Exercise
Output range, inclusive: from the line containing "Полезные статьи" to the line containing "мировой войны выпуск народных автомобилей". Restate those lines from the data below word for word and only those.
BEGIN Extracted information
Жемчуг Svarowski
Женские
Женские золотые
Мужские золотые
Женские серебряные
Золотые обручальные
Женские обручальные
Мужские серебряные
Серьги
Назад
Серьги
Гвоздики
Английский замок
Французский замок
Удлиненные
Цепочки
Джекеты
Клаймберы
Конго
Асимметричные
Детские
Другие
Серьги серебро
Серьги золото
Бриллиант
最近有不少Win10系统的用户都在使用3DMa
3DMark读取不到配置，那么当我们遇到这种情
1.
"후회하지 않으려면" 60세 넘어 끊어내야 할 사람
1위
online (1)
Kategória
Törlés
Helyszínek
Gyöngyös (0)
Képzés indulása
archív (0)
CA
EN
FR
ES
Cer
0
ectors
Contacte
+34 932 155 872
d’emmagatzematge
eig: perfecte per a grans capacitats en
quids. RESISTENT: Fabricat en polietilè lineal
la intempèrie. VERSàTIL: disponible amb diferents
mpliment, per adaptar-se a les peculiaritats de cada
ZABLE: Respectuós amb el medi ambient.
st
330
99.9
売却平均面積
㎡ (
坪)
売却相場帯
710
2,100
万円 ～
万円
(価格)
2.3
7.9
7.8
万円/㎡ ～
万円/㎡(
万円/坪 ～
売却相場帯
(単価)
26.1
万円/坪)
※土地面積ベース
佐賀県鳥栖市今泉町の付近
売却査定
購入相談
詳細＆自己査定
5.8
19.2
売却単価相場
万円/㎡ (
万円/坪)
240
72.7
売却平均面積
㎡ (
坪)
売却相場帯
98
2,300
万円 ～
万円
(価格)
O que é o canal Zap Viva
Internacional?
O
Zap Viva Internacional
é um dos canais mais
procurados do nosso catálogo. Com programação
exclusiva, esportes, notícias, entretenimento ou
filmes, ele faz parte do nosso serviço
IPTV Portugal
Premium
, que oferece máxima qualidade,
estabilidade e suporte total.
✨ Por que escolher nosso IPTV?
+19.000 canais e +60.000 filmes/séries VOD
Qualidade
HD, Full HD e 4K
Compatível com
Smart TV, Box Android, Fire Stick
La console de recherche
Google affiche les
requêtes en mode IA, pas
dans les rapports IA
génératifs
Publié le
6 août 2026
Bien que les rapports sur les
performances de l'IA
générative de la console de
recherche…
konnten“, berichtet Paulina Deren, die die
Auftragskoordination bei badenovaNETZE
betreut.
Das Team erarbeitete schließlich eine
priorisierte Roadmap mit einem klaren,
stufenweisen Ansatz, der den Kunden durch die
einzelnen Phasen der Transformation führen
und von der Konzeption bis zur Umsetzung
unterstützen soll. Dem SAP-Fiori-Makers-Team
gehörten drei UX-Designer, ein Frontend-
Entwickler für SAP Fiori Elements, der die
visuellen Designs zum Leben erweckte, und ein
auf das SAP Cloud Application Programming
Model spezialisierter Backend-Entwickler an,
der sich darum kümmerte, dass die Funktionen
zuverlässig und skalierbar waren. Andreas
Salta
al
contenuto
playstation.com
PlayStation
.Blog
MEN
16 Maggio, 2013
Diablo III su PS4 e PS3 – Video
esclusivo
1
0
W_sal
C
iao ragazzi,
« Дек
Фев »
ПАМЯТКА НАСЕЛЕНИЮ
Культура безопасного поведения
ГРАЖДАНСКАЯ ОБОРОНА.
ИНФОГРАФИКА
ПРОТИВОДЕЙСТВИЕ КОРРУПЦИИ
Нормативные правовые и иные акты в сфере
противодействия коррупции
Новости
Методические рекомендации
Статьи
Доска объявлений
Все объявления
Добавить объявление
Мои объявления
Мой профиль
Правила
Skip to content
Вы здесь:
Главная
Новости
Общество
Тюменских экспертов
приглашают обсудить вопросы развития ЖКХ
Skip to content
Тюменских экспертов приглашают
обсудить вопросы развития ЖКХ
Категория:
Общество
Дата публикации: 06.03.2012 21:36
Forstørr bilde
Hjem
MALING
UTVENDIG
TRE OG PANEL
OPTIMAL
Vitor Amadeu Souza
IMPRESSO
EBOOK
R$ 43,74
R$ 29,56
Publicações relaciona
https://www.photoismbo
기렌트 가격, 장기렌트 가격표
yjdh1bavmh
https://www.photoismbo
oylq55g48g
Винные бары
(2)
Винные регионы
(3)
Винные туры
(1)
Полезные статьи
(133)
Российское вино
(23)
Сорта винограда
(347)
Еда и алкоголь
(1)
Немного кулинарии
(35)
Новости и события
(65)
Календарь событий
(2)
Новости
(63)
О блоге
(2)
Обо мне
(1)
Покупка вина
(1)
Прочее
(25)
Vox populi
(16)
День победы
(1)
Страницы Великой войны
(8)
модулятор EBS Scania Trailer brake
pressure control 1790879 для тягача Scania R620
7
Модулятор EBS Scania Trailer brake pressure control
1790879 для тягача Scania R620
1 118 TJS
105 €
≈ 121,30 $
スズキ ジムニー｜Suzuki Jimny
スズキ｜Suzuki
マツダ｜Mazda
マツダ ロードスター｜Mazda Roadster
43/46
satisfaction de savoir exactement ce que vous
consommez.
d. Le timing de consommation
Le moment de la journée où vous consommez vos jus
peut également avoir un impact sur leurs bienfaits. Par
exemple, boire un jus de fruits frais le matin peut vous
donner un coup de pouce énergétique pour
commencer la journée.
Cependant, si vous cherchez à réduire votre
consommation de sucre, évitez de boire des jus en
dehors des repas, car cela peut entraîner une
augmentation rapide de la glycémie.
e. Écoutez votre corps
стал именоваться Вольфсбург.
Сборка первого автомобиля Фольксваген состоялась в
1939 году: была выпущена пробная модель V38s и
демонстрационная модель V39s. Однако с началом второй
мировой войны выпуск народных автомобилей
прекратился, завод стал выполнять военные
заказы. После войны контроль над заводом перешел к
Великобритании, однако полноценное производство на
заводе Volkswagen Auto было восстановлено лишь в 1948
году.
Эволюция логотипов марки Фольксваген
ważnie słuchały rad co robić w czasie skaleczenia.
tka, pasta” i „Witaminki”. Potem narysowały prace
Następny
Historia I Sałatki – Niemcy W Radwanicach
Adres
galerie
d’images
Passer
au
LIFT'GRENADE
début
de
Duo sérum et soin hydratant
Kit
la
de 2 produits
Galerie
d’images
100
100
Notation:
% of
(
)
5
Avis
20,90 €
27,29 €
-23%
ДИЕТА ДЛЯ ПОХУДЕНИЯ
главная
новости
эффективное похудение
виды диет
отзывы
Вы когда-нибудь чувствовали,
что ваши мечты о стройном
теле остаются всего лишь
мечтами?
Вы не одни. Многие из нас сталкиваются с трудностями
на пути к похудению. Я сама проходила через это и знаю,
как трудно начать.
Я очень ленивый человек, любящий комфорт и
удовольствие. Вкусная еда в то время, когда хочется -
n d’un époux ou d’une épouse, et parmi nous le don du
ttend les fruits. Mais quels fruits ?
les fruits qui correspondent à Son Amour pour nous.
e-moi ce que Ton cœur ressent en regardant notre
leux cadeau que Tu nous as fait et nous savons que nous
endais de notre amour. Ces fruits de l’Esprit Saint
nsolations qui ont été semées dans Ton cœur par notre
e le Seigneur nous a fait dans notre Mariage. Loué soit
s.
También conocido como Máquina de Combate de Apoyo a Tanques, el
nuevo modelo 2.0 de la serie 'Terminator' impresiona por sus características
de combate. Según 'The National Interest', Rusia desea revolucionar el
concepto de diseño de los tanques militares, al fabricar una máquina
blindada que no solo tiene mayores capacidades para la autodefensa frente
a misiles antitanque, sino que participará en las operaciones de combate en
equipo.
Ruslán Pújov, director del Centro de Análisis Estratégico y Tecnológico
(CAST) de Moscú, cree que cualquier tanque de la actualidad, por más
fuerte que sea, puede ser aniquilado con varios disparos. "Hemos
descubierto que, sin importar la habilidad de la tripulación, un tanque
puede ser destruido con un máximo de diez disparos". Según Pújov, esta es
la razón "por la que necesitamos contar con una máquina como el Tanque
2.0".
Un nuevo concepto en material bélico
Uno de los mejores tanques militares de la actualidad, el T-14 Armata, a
END Extracted information
Task result
Полезные статьи
(133)
Российское вино
(23)
Сорта винограда
(347)
Еда и алкоголь
(1)
Немного кулинарии
(35)
Новости и события
(65)
Календарь событий
(2)
Новости
(63)
О блоге
(2)
Обо мне
(1)
Покупка вина
(1)
Прочее
(25)
Vox populi
(16)
День победы
(1)
Страницы Великой войны
(8)
модулятор EBS Scania Trailer brake
pressure control 1790879 для тягача Scania R620
7
Модулятор EBS Scania Trailer brake pressure control
1790879 для тягача Scania R620
1 118 TJS
105 €
≈ 121,30 $
スズキ ジムニー｜Suzuki Jimny
スズキ｜Suzuki
マツダ｜Mazda
マツダ ロードスター｜Mazda Roadster
43/46
satisfaction de savoir exactement ce que vous
consommez.
d. Le timing de consommation
Le moment de la journée où vous consommez vos jus
peut également avoir un impact sur leurs bienfaits. Par
exemple, boire un jus de fruits frais le matin peut vous
donner un coup de pouce énergétique pour
commencer la journée.
Cependant, si vous cherchez à réduire votre
consommation de sucre, évitez de boire des jus en
dehors des repas, car cela peut entraîner une
augmentation rapide de la glycémie.
e. Écoutez votre corps
стал именоваться Вольфсбург.
Сборка первого автомобиля Фольксваген состоялась в
1939 году: была выпущена пробная модель V38s и
демонстрационная модель V39s. Однако с началом второй
мировой войны выпуск народных автомобилей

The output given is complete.